Reply To: Retrocausality is intrinsic to quantum mechanics

#2828
Daniel Rohrlich
Participant

Thank you again!

1. Dear Aurelien Drezet, it is very appropriate that you invoke Bohr in this connection since, in my story about Alice, Bob and the first loophole-free test of Bell’s inequality (above in my answers to Travis and Ken) I subject quantum phenomenology to a classical description, as Bohr did. But I don’t see that I have committed myself to any ontology. If we only talk about “preparation” and “measurement” of states, what ontological commitment have we made? (And I certainly don’t consider time machines or exceeding the speed of light.)

Likewise, in returning to Travis’s question (about whether my claim applies to all interpretations of quantum mechanics), it seems to me that interpretations are not the issue. The issue is the description of quantum phenomenology in natural language. Thus, on the one hand, my claim is stronger because it is not tied to any particular interpretation.

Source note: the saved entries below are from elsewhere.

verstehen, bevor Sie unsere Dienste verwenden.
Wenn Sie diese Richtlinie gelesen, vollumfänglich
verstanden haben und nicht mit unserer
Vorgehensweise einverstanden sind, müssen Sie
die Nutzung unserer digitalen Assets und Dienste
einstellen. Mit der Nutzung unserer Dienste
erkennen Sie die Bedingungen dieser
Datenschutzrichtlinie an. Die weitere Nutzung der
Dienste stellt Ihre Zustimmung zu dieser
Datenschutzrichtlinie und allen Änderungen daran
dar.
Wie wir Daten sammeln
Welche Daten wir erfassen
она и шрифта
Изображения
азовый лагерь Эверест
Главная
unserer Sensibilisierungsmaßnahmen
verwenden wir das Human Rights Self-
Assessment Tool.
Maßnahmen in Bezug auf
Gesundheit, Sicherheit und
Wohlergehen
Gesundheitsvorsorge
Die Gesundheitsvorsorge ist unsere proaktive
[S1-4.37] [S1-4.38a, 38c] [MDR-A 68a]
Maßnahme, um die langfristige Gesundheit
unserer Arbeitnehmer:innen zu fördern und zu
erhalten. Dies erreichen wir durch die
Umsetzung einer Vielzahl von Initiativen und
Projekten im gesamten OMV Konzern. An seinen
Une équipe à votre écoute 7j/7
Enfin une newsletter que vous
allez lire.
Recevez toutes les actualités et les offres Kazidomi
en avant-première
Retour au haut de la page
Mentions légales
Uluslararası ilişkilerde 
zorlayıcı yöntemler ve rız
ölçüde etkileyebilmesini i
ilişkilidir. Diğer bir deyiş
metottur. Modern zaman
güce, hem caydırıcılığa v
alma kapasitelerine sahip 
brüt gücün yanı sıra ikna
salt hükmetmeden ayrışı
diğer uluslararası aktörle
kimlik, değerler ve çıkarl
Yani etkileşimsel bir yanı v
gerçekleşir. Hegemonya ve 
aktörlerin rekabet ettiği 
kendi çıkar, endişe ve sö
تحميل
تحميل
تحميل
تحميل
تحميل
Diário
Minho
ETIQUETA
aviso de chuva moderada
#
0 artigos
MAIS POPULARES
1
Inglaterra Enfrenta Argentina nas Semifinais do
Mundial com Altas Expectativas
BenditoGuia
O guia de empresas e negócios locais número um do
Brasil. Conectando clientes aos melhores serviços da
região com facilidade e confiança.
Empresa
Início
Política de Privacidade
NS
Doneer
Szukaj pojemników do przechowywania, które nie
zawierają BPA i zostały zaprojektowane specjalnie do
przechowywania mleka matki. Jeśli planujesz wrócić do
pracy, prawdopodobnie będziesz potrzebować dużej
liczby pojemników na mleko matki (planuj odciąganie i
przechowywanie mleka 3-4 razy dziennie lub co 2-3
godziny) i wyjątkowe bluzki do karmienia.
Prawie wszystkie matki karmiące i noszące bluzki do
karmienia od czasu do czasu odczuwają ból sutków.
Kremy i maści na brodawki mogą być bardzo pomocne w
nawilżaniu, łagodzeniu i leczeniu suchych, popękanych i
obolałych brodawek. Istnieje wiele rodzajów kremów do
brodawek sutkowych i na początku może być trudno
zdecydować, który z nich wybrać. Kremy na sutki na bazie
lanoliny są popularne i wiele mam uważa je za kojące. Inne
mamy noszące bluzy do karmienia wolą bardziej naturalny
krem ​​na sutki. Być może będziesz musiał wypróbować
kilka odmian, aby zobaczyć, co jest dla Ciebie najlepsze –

On the other hand, it is weaker because I don’t prove that quantum mechanics is intrinsically retrocausal; I argue that it is more natural and apt to include Jim’s choice in the preparation of Alice and Bob’s state, than to be tied to any microscopic account.

2. Dear Miroljub, please be patient with me; I found your question a bit cryptic. If I misunderstood, please try again!

Neither “A reasonable thing that just might work” nor my earlier paper “PR-box correlations have no classical limit” mentioned Planck’s constant h. Your question suggests to me that it might be worth examining how the two limits h → 0 and N → ∞ (where N is the number of systems in an ensemble) fit together. Making the role of h explicit might clarify that the transition from “quantum” to “quasi-classical” (or “semi-classical”) in my proof is indeed smooth.